Sugar and You

 By Ririan | 1 CommentLeave a Comment
Last updated: Monday, August 18, 2008 | 221 Views

Sugar. So sweet yet… so controversial. The health implications of sugar are controversial. Some sugar critics consider it no better than a slow poison, like smoking. Some respected researchers (by respected researchers, I mean they’re independent and not in the industry’s back pocket) say the fear and criticisms are unfounded.

Sugar for purpose of this discussion is refined sugar. Sucrose. The stuff in the sugar bowl. We’re not talking about complex carbohydrates, which are merely long strings of sugars. We’re specifically talking about the kind of sugar you may put in your coffee or find on the label of your candy bar.

Sugar’s enemies say it causes all sorts of physical problems, and even emotional problems. They claim sugar contributes to glucose intolerance, diabetes, elevated cholesterol, hypertension, coronary artery disease, behavior changes in both children and adults, problems in the central nervous system, obesity, increased likelihood of developing gallstones, lower bioavailability of vitamins and minerals, dietary deficiencies, cavities and even cancer.

The Center for Food Safety and Applied Nutrition had a Sugar Task Force look into these claims. The task force reviewed the scientific research they reviewed supported only one of these claims, the one linking refined sugar to cavities. Their overall finding was that there is no conclusive evidence that sugar is a public health hazard at the levels at which it is currently consumed.

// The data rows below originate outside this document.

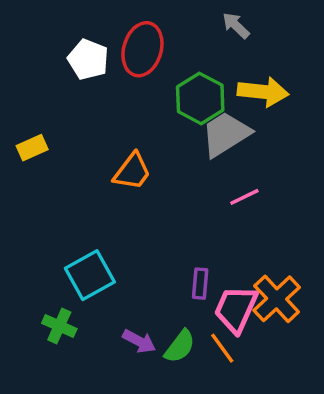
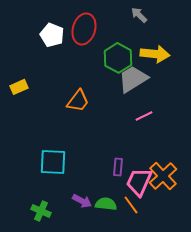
cyan square: (90, 275) -> (53, 162), turned 32
green cross: (59, 326) -> (41, 211), moved
green semicircle: (180, 346) -> (106, 204), turned -120

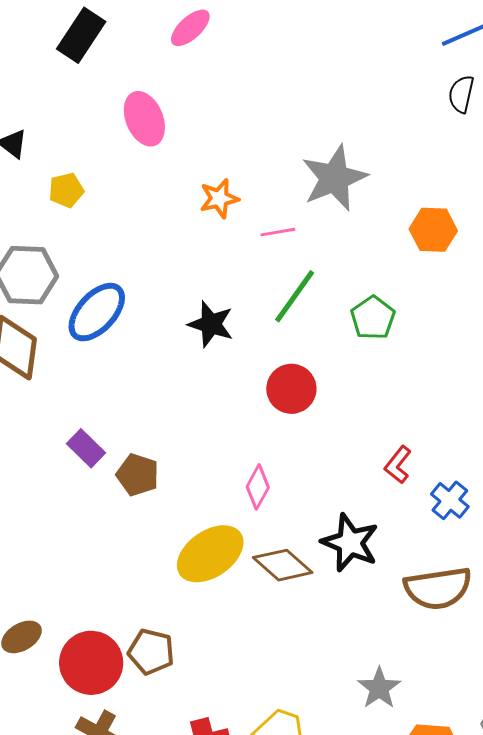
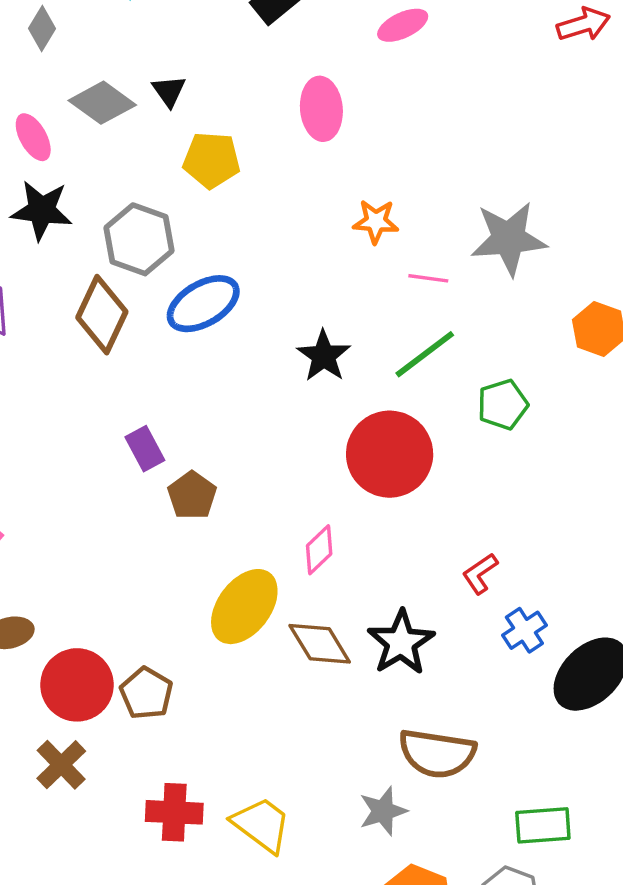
yellow pentagon: (66, 190) -> (212, 160), size x1.4
red circle: (291, 389) -> (390, 454), size x1.5
yellow ellipse: (210, 554) -> (244, 607), turned -36
brown semicircle: (438, 588) -> (437, 753), moved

Nonetheless, there is enough preliminary evidence to suggest that may indeed be a contributing factor to obesity (which in turn has the knock-on effect of contributing to the risk of glucose intolerance and diabetes). Studies also suggest that sugar may lessen the likelihood of getting a balanced diet by replacing more nutritious foods with high-intensity empty calories. Diet imbalance brings with it its own set of knock-on effects, such as insufficient intake of micronutrients like chromium, increase blood triglyceride (fat) and cholesterol (increasing the risk of coronary artery disease).

So there’s the downside. What’s the upside of sugar consumption? Calories and… more calories. That’s it. Beyond calories, sugar has no nutritional value whatsoever beyond its calories. Foods that offer concentrated calories but no other nutritional benefits—no vitamins, no minerals, no fiber, nothing—are quite rightly said to consist of empty calories.

If you consume too many empty calories one of two things is likely to happen: you’ll stick to your appropriate calorie intake and risk not getting all the other nutrients you need, or you’ll increase your calorie intake and eat enough to meet your other nutritional needs. And guess what? Eating more calories than your body needs for its given level of activity gets you fat.

Sugar, while not the dire poison some of its critics make it out to be, has no nutritional upside either. In light of the absence of any nutritional value, it’s reasonable to decrease one’s sugar consumption. But how? Cutting down on sugar is not so easy as avoiding adding sugar to your meals yourself, or using a sugar substitute in your coffee in the morning. Many, many products contain far more sugar than you might realize. The solution, or at least the start of it? Read labels.


Comments

1 comment
  1. Greg
    August 27, 2008

    Thanks for debunking some of the myths but also being honest about sugar. Question I have is that I read in a fitness magazine that sugar is extremely addictive. Have you seen any research about that?